La Commission européenne a présenté ses priorités d'ici 2020 pour renforcer la lutte contre le terrorisme, la cybercriminalité et la grande criminalité. C'est l'une des dix priorités du président Jean-Claude Juncker. Mais la Commission ne fait que proposer, les États membres et les députés européens devront ensuite décider. A travers toutes les propositions, une grande constante : l'échange d'informations.

Plus aucun État membre n'est en mesure de lutter seul contre le terrorisme, la cybercriminalité et la grande criminalité. C'est le constat que pose Frans Timmermans le vice-président de la Commission. Les 28 n'ont donc pas le choix, ils doivent se faire confiance et davantage échanger les informations existantes. Pour mieux utiliser ces informations, la Commission envisage de créer un centre européen de lutte contre le terrorisme afin de permettre à Europol, l'office européen de police criminelle, d'être plus efficace quand il coordonne les enquêtes transfrontalières notamment en matière de terrorisme.

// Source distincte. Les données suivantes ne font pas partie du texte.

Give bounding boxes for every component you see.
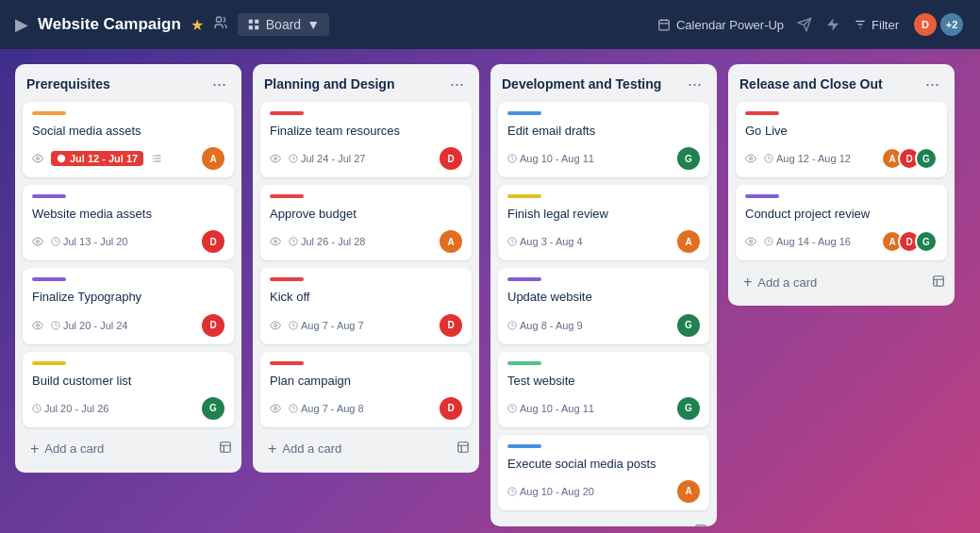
column-menu-button[interactable]: ···	[208, 75, 230, 92]
add-card-button[interactable]: + Add a card	[500, 518, 694, 526]
svg-point-0	[216, 17, 221, 22]
svg-point-30	[274, 241, 277, 243]
avatar-d[interactable]: D	[912, 11, 938, 38]
card-avatar[interactable]: D	[440, 147, 462, 170]
card-avatar[interactable]: D	[440, 397, 462, 420]
card-meta: Aug 12 - Aug 12	[745, 153, 851, 164]
team-icon[interactable]	[213, 15, 228, 34]
card-color-bar	[507, 277, 541, 281]
column-menu-button[interactable]: ···	[922, 75, 943, 92]
card-avatar[interactable]: D	[440, 314, 462, 337]
board-chevron-icon: ▼	[307, 17, 320, 32]
card[interactable]: Approve budget Jul 26 - Jul 28A	[260, 185, 472, 260]
card-title: Kick off	[270, 289, 462, 306]
card[interactable]: Conduct project review Aug 14 - Aug 16AD…	[736, 185, 947, 260]
topbar: ▶ Website Campaign ★ Board ▼ Calendar Po…	[0, 0, 980, 49]
card-template-icon[interactable]	[457, 441, 470, 457]
add-card-label: Add a card	[44, 441, 104, 456]
card-template-icon[interactable]	[932, 275, 945, 291]
card-avatar[interactable]: G	[915, 230, 938, 253]
card-footer: Jul 24 - Jul 27D	[270, 147, 462, 170]
card[interactable]: Social media assets Jul 12 - Jul 17A	[23, 102, 234, 177]
card-footer: Aug 7 - Aug 7D	[270, 314, 462, 337]
card-avatar[interactable]: G	[677, 314, 700, 337]
card-avatar[interactable]: A	[440, 230, 462, 253]
card-meta: Aug 3 - Aug 4	[507, 236, 583, 247]
add-card-button[interactable]: + Add a card	[25, 435, 219, 463]
card-template-icon[interactable]	[219, 441, 232, 457]
column-prerequisites: Prerequisites···Social media assets Jul …	[15, 64, 241, 473]
svg-rect-51	[934, 276, 944, 287]
svg-point-34	[274, 407, 277, 409]
card-title: Update website	[507, 289, 700, 306]
card[interactable]: Edit email drafts Aug 10 - Aug 11G	[498, 102, 709, 177]
add-card-row: + Add a card	[260, 435, 472, 463]
card-avatar-group: ADG	[881, 230, 938, 253]
sidebar-toggle-icon[interactable]: ▶	[15, 14, 28, 35]
card-avatar[interactable]: A	[677, 230, 700, 253]
card-avatar[interactable]: G	[202, 397, 224, 420]
card-color-bar	[507, 194, 541, 198]
eye-icon	[270, 153, 281, 164]
card-color-bar	[270, 277, 304, 281]
card[interactable]: Website media assets Jul 13 - Jul 20D	[23, 185, 234, 260]
card-color-bar	[745, 111, 779, 115]
card[interactable]: Plan campaign Aug 7 - Aug 8D	[260, 352, 472, 427]
lightning-icon-btn[interactable]	[825, 17, 840, 32]
card[interactable]: Finalize team resources Jul 24 - Jul 27D	[260, 102, 472, 177]
svg-point-28	[274, 158, 277, 160]
card-title: Social media assets	[32, 123, 224, 140]
svg-rect-3	[249, 25, 253, 29]
card[interactable]: Execute social media posts Aug 10 - Aug …	[498, 435, 709, 510]
card-color-bar	[32, 361, 66, 365]
card-footer: Jul 13 - Jul 20D	[32, 230, 224, 253]
card[interactable]: Build customer list Jul 20 - Jul 26G	[23, 352, 234, 427]
send-icon-btn[interactable]	[797, 17, 812, 32]
card-color-bar	[507, 444, 541, 448]
eye-icon	[745, 153, 756, 164]
card[interactable]: Finalize Typography Jul 20 - Jul 24D	[23, 268, 234, 343]
column-header: Development and Testing···	[498, 74, 709, 94]
card-meta: Jul 12 - Jul 17	[32, 151, 162, 166]
card-avatar[interactable]: D	[202, 230, 224, 253]
card-template-icon[interactable]	[694, 524, 707, 526]
column-header: Prerequisites···	[23, 74, 234, 94]
card-avatar[interactable]: A	[677, 480, 700, 503]
card-footer: Aug 10 - Aug 11G	[507, 147, 700, 170]
card-avatar[interactable]: A	[202, 147, 224, 170]
svg-rect-25	[221, 442, 231, 453]
column-menu-button[interactable]: ···	[446, 75, 468, 92]
card-meta: Aug 7 - Aug 8	[270, 403, 364, 414]
calendar-power-up[interactable]: Calendar Power-Up	[657, 18, 784, 32]
card-title: Website media assets	[32, 206, 224, 223]
plus-icon: +	[268, 441, 276, 458]
card-avatar[interactable]: G	[677, 397, 700, 420]
add-card-button[interactable]: + Add a card	[262, 435, 457, 463]
filter-button[interactable]: Filter	[854, 18, 899, 32]
card-avatar[interactable]: G	[915, 147, 938, 170]
card-meta: Jul 26 - Jul 28	[270, 236, 365, 247]
star-icon[interactable]: ★	[191, 16, 204, 34]
card-footer: Aug 10 - Aug 20A	[507, 480, 700, 503]
topbar-right: Calendar Power-Up Filter D +2	[657, 11, 965, 38]
card-footer: Aug 10 - Aug 11G	[507, 397, 700, 420]
card[interactable]: Test website Aug 10 - Aug 11G	[498, 352, 709, 427]
card-date: Aug 8 - Aug 9	[507, 320, 583, 331]
column-title: Prerequisites	[26, 76, 110, 92]
board-area: Prerequisites···Social media assets Jul …	[0, 49, 980, 533]
avatar-plus[interactable]: +2	[938, 11, 965, 38]
card-avatar[interactable]: D	[202, 314, 224, 337]
card[interactable]: Kick off Aug 7 - Aug 7D	[260, 268, 472, 343]
column-menu-button[interactable]: ···	[684, 75, 706, 92]
add-card-button[interactable]: + Add a card	[738, 268, 932, 296]
card[interactable]: Finish legal review Aug 3 - Aug 4A	[498, 185, 709, 260]
card-avatar[interactable]: G	[677, 147, 700, 170]
card-footer: Aug 14 - Aug 16ADG	[745, 230, 938, 253]
board-button[interactable]: Board ▼	[238, 13, 329, 36]
card-date: Aug 10 - Aug 11	[507, 153, 594, 164]
svg-rect-44	[696, 525, 706, 526]
card[interactable]: Go Live Aug 12 - Aug 12ADG	[736, 102, 947, 177]
calendar-label: Calendar Power-Up	[676, 18, 784, 32]
due-date-badge[interactable]: Jul 12 - Jul 17	[51, 151, 143, 166]
card[interactable]: Update website Aug 8 - Aug 9G	[498, 268, 709, 343]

Pour la Commission, il faut aussi s'adapter aux nouveaux types de terrorisme notamment en changeant la définition cadre du terrorisme pour punir plus efficacement les combattants européens à l'étranger. La Commission prône la mise en place d'un lieu d'échange sur tout ce qui concerne la radicalisation en faisant appel aux réseaux existants et en négociant avec les fournisseurs d'internet pour examiner comment ils peuvent participer à la lutte contre la propagande terroriste sur le net.

Les attentats à Paris ou à Copenhague montrent que la lutte contre le trafic d'armes entre aussi dans le cadre de la lutte antiterroriste. Il faut des normes communes et une meilleure coopération avec certains États tiers.

La cybercriminalité sur internet profite des failles dans la législation européenne, dans la difficulté d'accéder aux preuves. La Commission travaille également à lever ces obstacles.

Reste maintenant à traduire ces idées en propositions législatives qui seront examinées par les États membres et les députés européens. Mais la Commission veut rassurer les États : on ne change pas les traités ni les compétences, la sécurité nationale reste une compétence des États membres. Simplement, pour être efficace, il faut agir au niveau européen.